Many web sites provide their services free to users, but may derive significant revenue from advertisements presented to the users. These advertisements are typically either a sponsored link that is inserted into a web page or advertisement content that is displayed as part of a web page. While advertisement content can be added to any web page by any type of web site, sponsored links are typically used by search services, such as a search engine service.
Search engine services obtain revenue by placing advertisements along with search results. These paid-for advertisements are commonly referred to as “sponsored links,” “sponsored matches,” or “paid-for search results.” An advertiser who wants to place an advertisement (e.g., a link to their web page) along with certain search results provides a search engine service with an advertisement and one or more bid terms. When a search request is received, the search engine service identifies the advertisements whose bid terms most closely match those of the search request. The search engine service then selects advertisements to display based on the closeness of their match along with the amount of money that the advertisers are willing to pay for placing the advertisement. The search engine service then adds a sponsored link to the search result that points to a web page of the advertiser. The search engine services typically either charge for placement of each advertisement along with search results (i.e., cost per impression) or charge only when a user actually selects a link associated with an advertisement (i.e., cost per click).

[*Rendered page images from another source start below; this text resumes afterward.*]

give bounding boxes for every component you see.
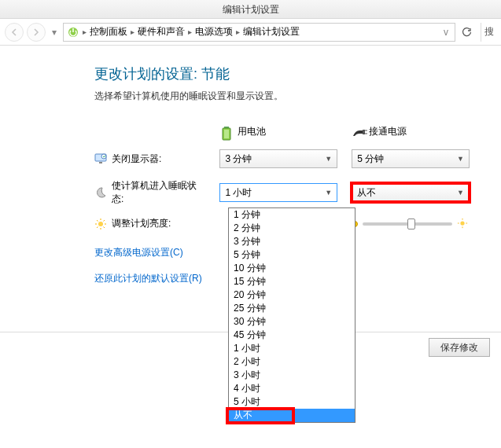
dropdown-option[interactable]: 2 分钟 bbox=[229, 222, 355, 235]
dropdown-option[interactable]: 1 分钟 bbox=[229, 208, 355, 222]
dropdown-option[interactable]: 45 分钟 bbox=[229, 329, 355, 342]
svg-rect-8 bbox=[99, 162, 102, 163]
page-subtitle: 选择希望计算机使用的睡眠设置和显示设置。 bbox=[94, 90, 470, 103]
row-display-off: 关闭显示器: 3 分钟 ▼ 5 分钟 ▼ bbox=[94, 149, 470, 168]
sleep-battery-select[interactable]: 1 小时 ▼ bbox=[219, 183, 337, 202]
display-off-plugged-value: 5 分钟 bbox=[357, 152, 384, 166]
slider-thumb[interactable] bbox=[407, 218, 415, 230]
svg-line-17 bbox=[97, 226, 98, 228]
row-sleep: 使计算机进入睡眠状态: 1 小时 ▼ 从不 ▼ bbox=[94, 179, 470, 206]
battery-icon bbox=[220, 126, 233, 138]
dropdown-option[interactable]: 20 分钟 bbox=[229, 288, 355, 302]
display-off-battery-select[interactable]: 3 分钟 ▼ bbox=[219, 149, 337, 168]
svg-rect-3 bbox=[224, 130, 229, 138]
svg-point-9 bbox=[101, 154, 106, 159]
column-headers: 用电池 接通电源 bbox=[94, 125, 470, 138]
chevron-right-icon: ▸ bbox=[236, 28, 240, 36]
sleep-plugged-value: 从不 bbox=[357, 186, 376, 200]
svg-point-19 bbox=[460, 221, 464, 225]
dropdown-option[interactable]: 30 分钟 bbox=[229, 315, 355, 329]
slider-track[interactable] bbox=[363, 222, 452, 226]
chevron-right-icon: ▸ bbox=[131, 28, 134, 36]
sun-icon bbox=[94, 218, 107, 230]
chevron-down-icon: ▼ bbox=[457, 155, 464, 163]
breadcrumb-item[interactable]: 硬件和声音 bbox=[138, 25, 185, 39]
chevron-right-icon: ▸ bbox=[188, 28, 192, 36]
dropdown-option[interactable]: 15 分钟 bbox=[229, 275, 355, 288]
footer-buttons: 保存修改 bbox=[429, 338, 490, 357]
display-off-plugged-select[interactable]: 5 分钟 ▼ bbox=[352, 149, 470, 168]
breadcrumb: ▸ 控制面板 ▸ 硬件和声音 ▸ 电源选项 ▸ 编辑计划设置 v bbox=[63, 23, 455, 42]
page-title: 更改计划的设置: 节能 bbox=[94, 64, 470, 83]
chevron-down-icon: ▼ bbox=[325, 189, 332, 196]
power-icon bbox=[67, 26, 79, 39]
svg-line-18 bbox=[104, 220, 105, 222]
dropdown-option[interactable]: 5 分钟 bbox=[229, 248, 355, 262]
breadcrumb-item[interactable]: 电源选项 bbox=[195, 25, 233, 39]
sleep-label: 使计算机进入睡眠状态: bbox=[112, 179, 205, 206]
dropdown-option[interactable]: 从不 bbox=[229, 409, 355, 422]
sun-large-icon bbox=[457, 218, 470, 230]
dropdown-option[interactable]: 2 小时 bbox=[229, 355, 355, 369]
dropdown-option[interactable]: 3 小时 bbox=[229, 369, 355, 382]
history-chevron-icon[interactable]: ▾ bbox=[49, 27, 60, 38]
svg-line-15 bbox=[97, 220, 98, 222]
chevron-right-icon: ▸ bbox=[83, 28, 87, 36]
sleep-plugged-select[interactable]: 从不 ▼ bbox=[352, 183, 470, 202]
sleep-battery-value: 1 小时 bbox=[225, 186, 252, 200]
refresh-button[interactable] bbox=[459, 24, 474, 40]
search-toggle[interactable]: 搜 bbox=[481, 23, 496, 42]
breadcrumb-dropdown-icon[interactable]: v bbox=[440, 27, 451, 38]
display-off-battery-value: 3 分钟 bbox=[225, 152, 252, 166]
moon-icon bbox=[94, 186, 107, 199]
monitor-icon bbox=[94, 152, 107, 165]
svg-line-16 bbox=[104, 226, 105, 228]
dropdown-option[interactable]: 4 小时 bbox=[229, 382, 355, 395]
display-off-label: 关闭显示器: bbox=[112, 152, 161, 166]
chevron-down-icon: ▼ bbox=[325, 155, 332, 163]
sleep-battery-dropdown[interactable]: 1 分钟2 分钟3 分钟5 分钟10 分钟15 分钟20 分钟25 分钟30 分… bbox=[228, 207, 355, 423]
brightness-label: 调整计划亮度: bbox=[112, 217, 171, 230]
brightness-plugged-slider[interactable] bbox=[352, 218, 470, 230]
dropdown-option[interactable]: 5 小时 bbox=[229, 395, 355, 409]
svg-point-10 bbox=[98, 222, 103, 226]
plug-icon bbox=[352, 126, 364, 138]
breadcrumb-item[interactable]: 控制面板 bbox=[90, 25, 127, 39]
dropdown-option[interactable]: 10 分钟 bbox=[229, 262, 355, 275]
plugged-header-label: 接通电源 bbox=[369, 125, 407, 138]
save-button[interactable]: 保存修改 bbox=[429, 338, 490, 357]
dropdown-option[interactable]: 3 分钟 bbox=[229, 235, 355, 248]
dropdown-option[interactable]: 1 小时 bbox=[229, 342, 355, 355]
window-title: 编辑计划设置 bbox=[0, 0, 501, 19]
dropdown-option[interactable]: 25 分钟 bbox=[229, 302, 355, 315]
breadcrumb-item[interactable]: 编辑计划设置 bbox=[243, 25, 300, 39]
battery-header-label: 用电池 bbox=[238, 125, 266, 138]
nav-bar: ▾ ▸ 控制面板 ▸ 硬件和声音 ▸ 电源选项 ▸ 编辑计划设置 v 搜 bbox=[0, 19, 501, 46]
svg-rect-4 bbox=[363, 130, 365, 134]
back-button[interactable] bbox=[5, 23, 24, 42]
forward-button[interactable] bbox=[27, 23, 46, 42]
chevron-down-icon: ▼ bbox=[457, 189, 464, 196]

Many web sites, including search engine services, rely on an advertisement server for providing advertisements to display on web pages of the web site. When a web site serves a web page to a user, the web page may include advertisement links to the advertisement server at locations on the web page where advertisements are to be presented. When the user's computer receives the web page, it resolves each advertisement link by sending a request to the advertisement server. Upon receiving a request, the advertisement server selects an advertisement that is appropriate to the web page and responds to the request by providing the content of the advertisement to the user's computer. Upon receiving the content, the user's computer displays the advertisement at the appropriate location on the web page. Similar to search engine services, advertisement services typically either charge for placement of each advertisement on a web page (i.e., cost per impression) or charge only when a user actually selects an advertisement (i.e., cost per click). The advertisement server splits the fee it collects from the advertiser for placing the advertisement with the web site that served the web page. Thus, both the advertisement server and the web site benefit from placement of the advertisement.

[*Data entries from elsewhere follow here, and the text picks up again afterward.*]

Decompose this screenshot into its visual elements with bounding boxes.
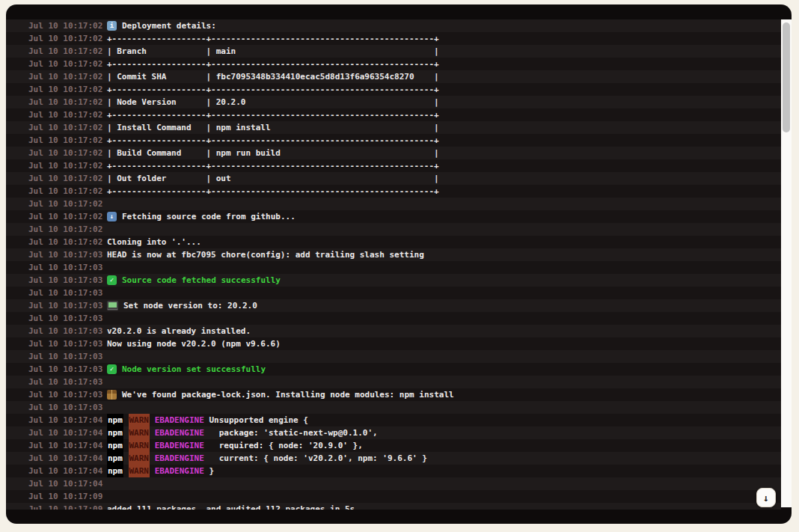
log-viewport[interactable]: Jul 10 10:17:02iDeployment details:Jul 1… <box>6 19 781 510</box>
log-timestamp: Jul 10 10:17:02 <box>28 83 107 96</box>
log-row: Jul 10 10:17:02| Node Version | 20.2.0 | <box>6 96 781 108</box>
log-text: WARN <box>129 465 150 477</box>
log-text: +-------------------+-------------------… <box>107 134 439 147</box>
log-text <box>150 426 155 439</box>
log-message: v20.2.0 is already installed. <box>107 325 251 337</box>
log-row: Jul 10 10:17:03 <box>6 261 781 274</box>
log-timestamp: Jul 10 10:17:04 <box>28 465 107 477</box>
info-icon: i <box>107 21 117 31</box>
log-timestamp: Jul 10 10:17:02 <box>28 147 107 159</box>
log-message: iDeployment details: <box>107 19 216 32</box>
log-text: Cloning into '.'... <box>107 236 201 248</box>
log-text: Unsupported engine { <box>204 414 308 426</box>
log-message: | Branch | main | <box>107 45 439 58</box>
log-row: Jul 10 10:17:03✓Node version set success… <box>6 363 781 376</box>
log-row: Jul 10 10:17:03 <box>6 350 781 363</box>
log-message: ✓Source code fetched successfully <box>107 274 281 287</box>
log-text: package: 'static-next-wp@0.1.0', <box>204 426 378 439</box>
log-text: npm <box>107 452 123 465</box>
log-row: Jul 10 10:17:03 <box>6 287 781 299</box>
log-row: Jul 10 10:17:03v20.2.0 is already instal… <box>6 325 781 337</box>
log-text: WARN <box>129 439 150 452</box>
scrollbar-track[interactable] <box>781 19 792 507</box>
package-icon <box>107 390 117 400</box>
log-timestamp: Jul 10 10:17:02 <box>28 236 107 248</box>
log-row: Jul 10 10:17:03 <box>6 312 781 325</box>
log-text <box>123 452 129 465</box>
log-timestamp: Jul 10 10:17:03 <box>28 350 107 363</box>
log-text: added 111 packages, and audited 112 pack… <box>107 503 355 510</box>
log-timestamp: Jul 10 10:17:03 <box>28 376 107 388</box>
log-row: Jul 10 10:17:09 <box>6 490 781 503</box>
log-text: | Commit SHA | fbc7095348b334410ecac5d8d… <box>107 70 439 83</box>
log-text: v20.2.0 is already installed. <box>107 325 251 337</box>
log-text: | Branch | main | <box>107 45 439 58</box>
log-message: +-------------------+-------------------… <box>107 185 439 198</box>
log-timestamp: Jul 10 10:17:02 <box>28 134 107 147</box>
log-message: We've found package-lock.json. Installin… <box>107 388 454 401</box>
log-timestamp: Jul 10 10:17:02 <box>28 172 107 185</box>
log-row: Jul 10 10:17:02| Commit SHA | fbc7095348… <box>6 70 781 83</box>
log-text: npm <box>107 439 123 452</box>
log-text: +-------------------+-------------------… <box>107 159 439 172</box>
log-row: Jul 10 10:17:09added 111 packages, and a… <box>6 503 781 510</box>
log-message: npm WARN EBADENGINE current: { node: 'v2… <box>107 452 427 465</box>
log-row: Jul 10 10:17:02+-------------------+----… <box>6 83 781 96</box>
log-row: Jul 10 10:17:02+-------------------+----… <box>6 108 781 121</box>
log-text: +-------------------+-------------------… <box>107 58 439 70</box>
log-text: HEAD is now at fbc7095 chore(config): ad… <box>107 248 424 261</box>
log-message: ↓Fetching source code from github... <box>107 210 296 223</box>
log-message: +-------------------+-------------------… <box>107 134 439 147</box>
log-message: Set node version to: 20.2.0 <box>107 299 257 312</box>
log-timestamp: Jul 10 10:17:04 <box>28 477 107 490</box>
log-row: Jul 10 10:17:03 <box>6 376 781 388</box>
log-message: +-------------------+-------------------… <box>107 83 439 96</box>
log-text: +-------------------+-------------------… <box>107 108 439 121</box>
log-message: ✓Node version set successfully <box>107 363 266 376</box>
log-timestamp: Jul 10 10:17:02 <box>28 210 107 223</box>
log-text: npm <box>107 414 123 426</box>
scroll-to-bottom-button[interactable]: ↓ <box>756 488 776 507</box>
log-timestamp: Jul 10 10:17:02 <box>28 121 107 134</box>
log-text: Source code fetched successfully <box>122 274 281 287</box>
log-text: | Node Version | 20.2.0 | <box>107 96 439 108</box>
scrollbar-thumb[interactable] <box>783 22 790 132</box>
log-text <box>150 439 155 452</box>
log-timestamp: Jul 10 10:17:03 <box>28 337 107 350</box>
log-text <box>150 465 155 477</box>
log-timestamp: Jul 10 10:17:02 <box>28 108 107 121</box>
log-row: Jul 10 10:17:02+-------------------+----… <box>6 134 781 147</box>
log-timestamp: Jul 10 10:17:02 <box>28 185 107 198</box>
log-row: Jul 10 10:17:02+-------------------+----… <box>6 185 781 198</box>
log-text: npm <box>107 426 123 439</box>
log-text: WARN <box>129 452 150 465</box>
log-timestamp: Jul 10 10:17:02 <box>28 58 107 70</box>
log-timestamp: Jul 10 10:17:09 <box>28 490 107 503</box>
log-row: Jul 10 10:17:03✓Source code fetched succ… <box>6 274 781 287</box>
log-timestamp: Jul 10 10:17:02 <box>28 159 107 172</box>
log-row: Jul 10 10:17:03 <box>6 401 781 414</box>
log-message: +-------------------+-------------------… <box>107 32 439 45</box>
log-row: Jul 10 10:17:02↓Fetching source code fro… <box>6 210 781 223</box>
log-row: Jul 10 10:17:02| Install Command | npm i… <box>6 121 781 134</box>
log-text: +-------------------+-------------------… <box>107 32 439 45</box>
log-timestamp: Jul 10 10:17:02 <box>28 32 107 45</box>
log-text <box>123 414 129 426</box>
log-text: | Install Command | npm install | <box>107 121 439 134</box>
log-timestamp: Jul 10 10:17:03 <box>28 388 107 401</box>
log-row: Jul 10 10:17:02iDeployment details: <box>6 19 781 32</box>
log-message: | Build Command | npm run build | <box>107 147 439 159</box>
log-row: Jul 10 10:17:04 <box>6 477 781 490</box>
log-row: Jul 10 10:17:02Cloning into '.'... <box>6 236 781 248</box>
log-message: added 111 packages, and audited 112 pack… <box>107 503 355 510</box>
log-row: Jul 10 10:17:02+-------------------+----… <box>6 32 781 45</box>
log-rows-container: Jul 10 10:17:02iDeployment details:Jul 1… <box>6 19 781 510</box>
log-text <box>123 465 129 477</box>
check-icon: ✓ <box>107 364 117 374</box>
log-text: EBADENGINE <box>155 465 204 477</box>
log-timestamp: Jul 10 10:17:02 <box>28 45 107 58</box>
log-text: +-------------------+-------------------… <box>107 185 439 198</box>
log-message: npm WARN EBADENGINE package: 'static-nex… <box>107 426 378 439</box>
log-message: +-------------------+-------------------… <box>107 58 439 70</box>
log-timestamp: Jul 10 10:17:02 <box>28 223 107 236</box>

Advertisement servers typically have a database of advertisements that map bid terms to advertisements and bid amounts. Advertisers who want to have their advertisements placed may submit triples of bid term, bid amount, and advertisement. When the advertisement server receives a request for an advertisement, it identifies bid terms that are relevant to the content of the web page on which the advertisement is to be placed. The advertisement server then selects the advertisement for a bid term that is relevant to the content of the web page, factoring in the bid amount. For example, an advertisement server may select an advertisement with a bid term that is not as relevant as other bid terms because the advertiser is willing to pay more for the placement of the advertisement.

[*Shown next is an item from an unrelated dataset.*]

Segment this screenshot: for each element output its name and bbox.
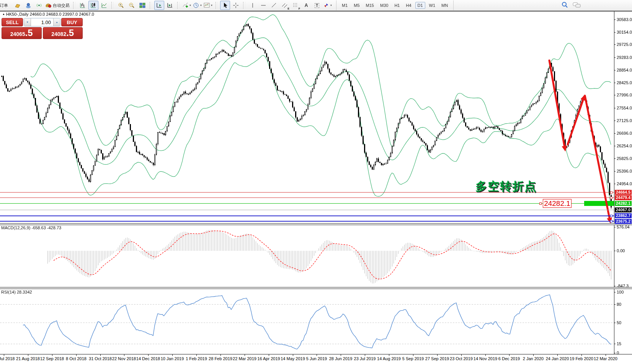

Advertisers would like to maximize the effectiveness of their advertising dollars used to pay for advertisements. Thus, advertisers try to identify bid terms and advertisement combinations that result in the highest benefits (e.g., most profit) to the advertiser. As such, some advertisers select as bid terms popular words regardless of whether the popular terms are related to the advertisements. For example, an advertiser may select the popular terms of “Harry” and “Potter” as bid terms for an advertisement for an automobile even though Harry Potter is not relevant to an advertisement for an automobile. Because search requests relating to Harry Potter are very common and web pages relating to Harry Potter are very popular, the advertiser's advertisement will be eligible to be placed frequently because the bid terms match web pages that relate to Harry Potter. Although the use of popular words as bid terms may increase the profits of the advertiser, it may decrease the profits of advertisement servers, the search engine services, and web sites that place the advertisements. In particular, a user who is searching for information or accessing a web page relating to Harry Potter is likely uninterested in seeing an advertisement for an automobile. In such a case, the user is unlikely to select an advertisement for an automobile and thus the advertisement server, the search engine service, and the web site will not gain any revenue, especially when revenue is derived on a cost-per-click basis. Even if revenue is derived on a cost-per-impression basis, the users of search engine services and web sites that display advertisements that are not relevant may well become so annoyed that they stop using such services and sites, resulting in loss of revenue. To prevent the placement of advertisements on web pages that are not relevant to the content of the web page, advertisement servers attempt to identify bid terms that are not relevant to their advertisements. When an advertisement server identifies such a bid term, it can discard the advertisement.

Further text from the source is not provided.